Nachdem sie anderthalb Jahrzehnte Berlusconis und Salvinis romafeindliche Politik erlebt haben, haben Italiens Roma guten Grund, sich vor dem zu fürchten, was als Nächstes kommt, da Meloni eine Koalition mit beiden anführt. Obwohl sie selbst sich von der hetzerischen Rhetorik im Stil Salvinis weitgehend ferngehalten hat, vertritt sie dennoch völkische Überzeugungen und romafeindliche Ideen und macht sich die von Berlusconi geerbte Politik der institutionellen Gewalt zu eigen.

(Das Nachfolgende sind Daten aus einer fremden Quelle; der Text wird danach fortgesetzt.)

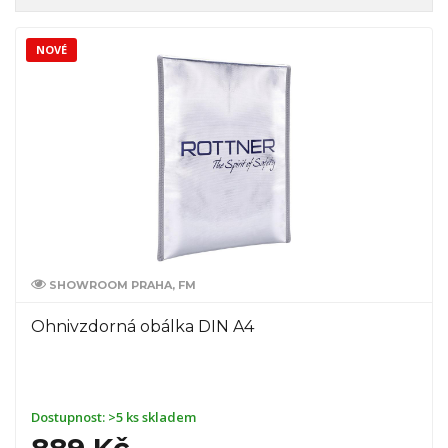
NOVÉ
SHOWROOM PRAHA, FM
Ohnivzdorná obálka DIN A4
Dostupnost:
>5 ks skladem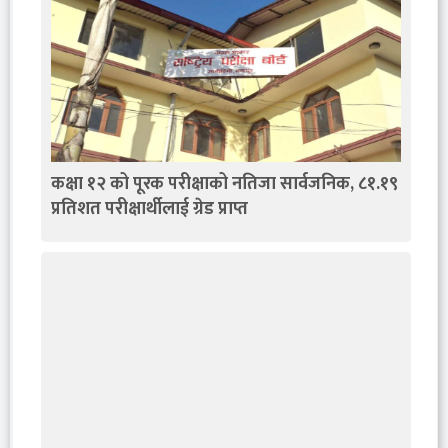
कक्षा १२ को पूरक परीक्षाको नतिजा सार्वजनिक, ८१.१९
प्रतिशत परीक्षार्थीलाई ग्रेड प्राप्त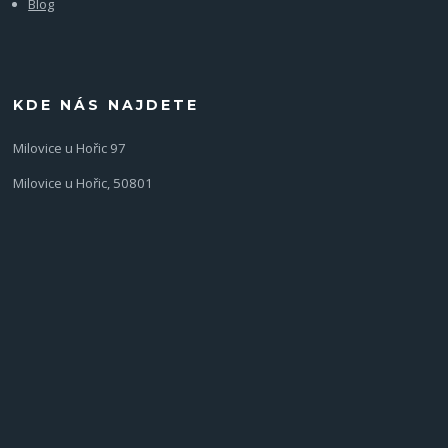
Blog
KDE NÁS NAJDETE
Milovice u Hořic 97
Milovice u Hořic, 50801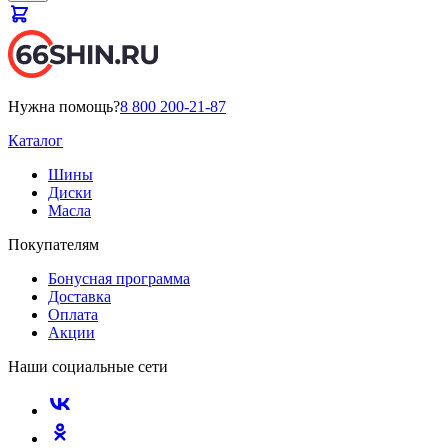
Нужна помощь?
8 800 200-21-87
Каталог
Шины
Диски
Масла
Покупателям
Бонусная программа
Доставка
Оплата
Акции
Наши социальные сети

Noch schlimmer ist, dass die Ursprünge ihrer Partei fest in der faschistischen Bewegung Italiens verankert sind. Meloni selbst hat gesagt, Mussolini sei “ein guter Politiker” gewesen und “alles, was er getan hat, hat er für Italien getan”. Sie scheint an die Verschwörungstheorie des “Great Replacement” zu glauben, wonach weiße Europäer:innen absichtlich durch nichteuropäische Einwanderer ersetzt werden, was eine Form von Völkermord darstelle.

Nach der bisherigen Erfahrung mit Meloni und ihren Koalitionspartnern zu urteilen, wird ihre Regierung nicht nur die romafeindliche Politik fortsetzen, sondern auch die toxische, rassistische Politik in Italien verstärken. Ihr Aufstieg an die Macht hat faschistische Sympathisant:innen ermutigt. Dies wurde am 31. Oktober deutlich, als Tausende in Mussolinis Heimatstadt anlässlich des 100. Jahrestages seines Marsches auf Rom und seiner Machtergreifung Parolen skandierten und den faschistischen Gruß zeigten.

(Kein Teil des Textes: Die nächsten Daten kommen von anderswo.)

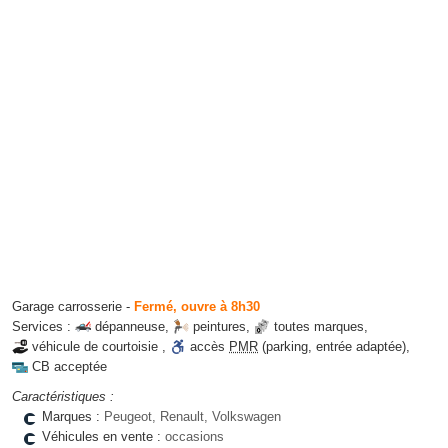
Garage carrosserie
-
Fermé, ouvre à 8h30
Services :
dépanneuse
,
peintures
,
toutes marques
,
véhicule de courtoisie
,
accès
PMR
(parking, entrée adaptée)
,
CB acceptée
Caractéristiques :
Marques :
Peugeot, Renault, Volkswagen
Véhicules en vente :
occasions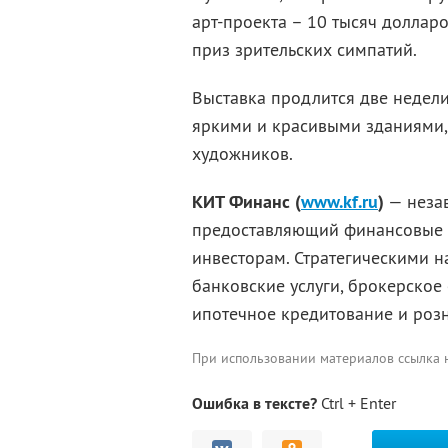
арт-проекта – 10 тысяч доллар
приз зрительских симпатий.
Выставка продлится две недели
яркими и красивыми зданиями
художников.
КИТ Финанс (
www.kf.ru
)
— неза
предоставляющий финансовые у
инвесторам. Стратегическими 
банковские услуги, брокерское 
ипотечное кредитование и роз
При использовании материалов ссылка
Ошибка в тексте?
Ctrl + Enter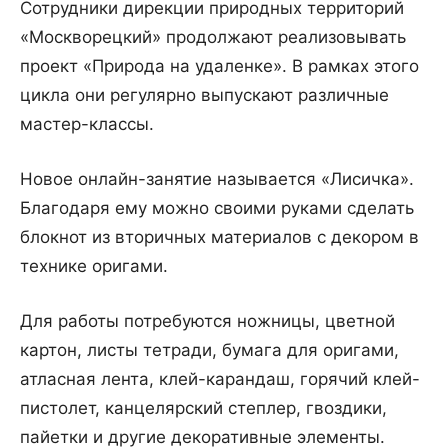
Сотрудники дирекции природных территорий
«Москворецкий» продолжают реализовывать
проект «Природа на удаленке». В рамках этого
цикла они регулярно выпускают различные
мастер-классы.
Новое онлайн-занятие называется «Лисичка».
Благодаря ему можно своими руками сделать
блокнот из вторичных материалов с декором в
технике оригами.
Для работы потребуются ножницы, цветной
картон, листы тетради, бумага для оригами,
атласная лента, клей-карандаш, горячий клей-
пистолет, канцелярский степлер, гвоздики,
пайетки и другие декоративные элементы.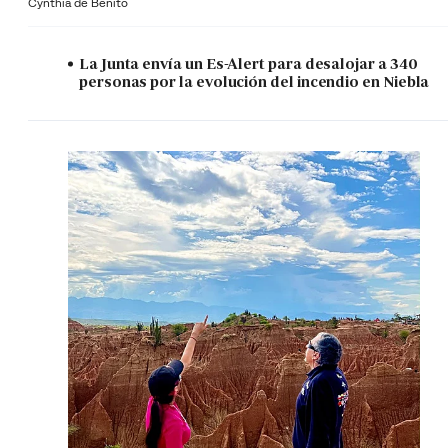
Cynthia de Benito
La Junta envía un Es-Alert para desalojar a 340
personas por la evolución del incendio en Niebla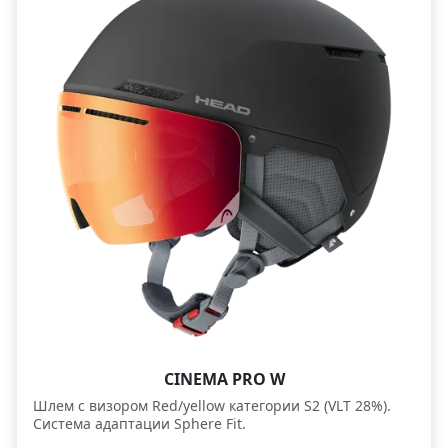
CINEMA PRO W
Шлем с визором Red/yellow категории S2 (VLT 28%).
Система адаптации Sphere Fit.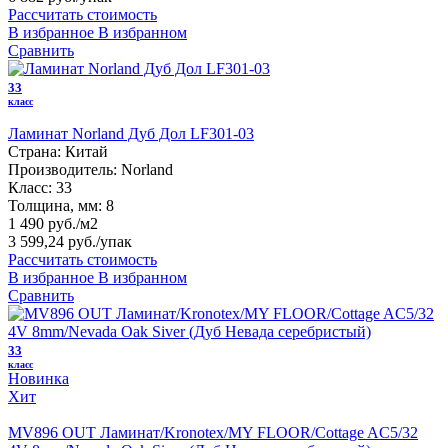
Рассчитать стоимость
В избранное
В избранном
Сравнить
33
класс
Ламинат Norland Дуб Дол LF301-03
Страна:
Китай
Производитель:
Norland
Класс:
33
Толщина, мм:
8
1 490 руб./м2
3 599,24 руб.
/упак
Рассчитать стоимость
В избранное
В избранном
Сравнить
33
класс
Новинка
Хит
MV896 OUT Ламинат/Kronotex/MY FLOOR/Cottage AC5/32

Dies sollte auch den Rest der EU beunruhigen. Brüssel hat geschwiegen, als Berlusconi die Roma zu einer Sicherheitsbedrohung erklärte und sie aus ihren Häusern vertrieb. Salvinis Hassreden wurden oft mit Empörung aufgenommen, aber es wurde wenig unternommen. Im Jahr 2017 blockierte die Europäische Kommission einen Bericht, in dem Sanktionen gegen Italien wegen der schlechten Behandlung von Roma empfohlen wurden. Im Jahr 2019 schloss sie die Akte zu möglichen rechtlichen Schritte gegen Italien wegen der Diskriminierung von Roma bei der Wohnungssuche.

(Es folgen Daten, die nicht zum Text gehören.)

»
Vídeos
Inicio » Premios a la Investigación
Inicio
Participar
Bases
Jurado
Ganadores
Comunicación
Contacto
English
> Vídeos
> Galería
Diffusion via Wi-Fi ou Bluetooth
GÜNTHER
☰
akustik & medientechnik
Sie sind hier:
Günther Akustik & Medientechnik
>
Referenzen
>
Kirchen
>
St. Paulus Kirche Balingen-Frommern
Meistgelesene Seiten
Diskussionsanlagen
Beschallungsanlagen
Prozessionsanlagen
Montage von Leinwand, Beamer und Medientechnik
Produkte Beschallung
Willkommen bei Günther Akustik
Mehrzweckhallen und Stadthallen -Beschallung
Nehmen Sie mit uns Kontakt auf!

Nach 15 Jahren der Ignoranz gegenüber dem Antiziganismus in Italien hat die EU nun die Chance, ihre Fehler nicht zu wiederholen. Die Gefahren sind zu groß, um weiterhin die Augen vor dem stetigen Anstieg des Faschismus in Italien und seiner Bedrohung für das Leben der Roma zu verschließen.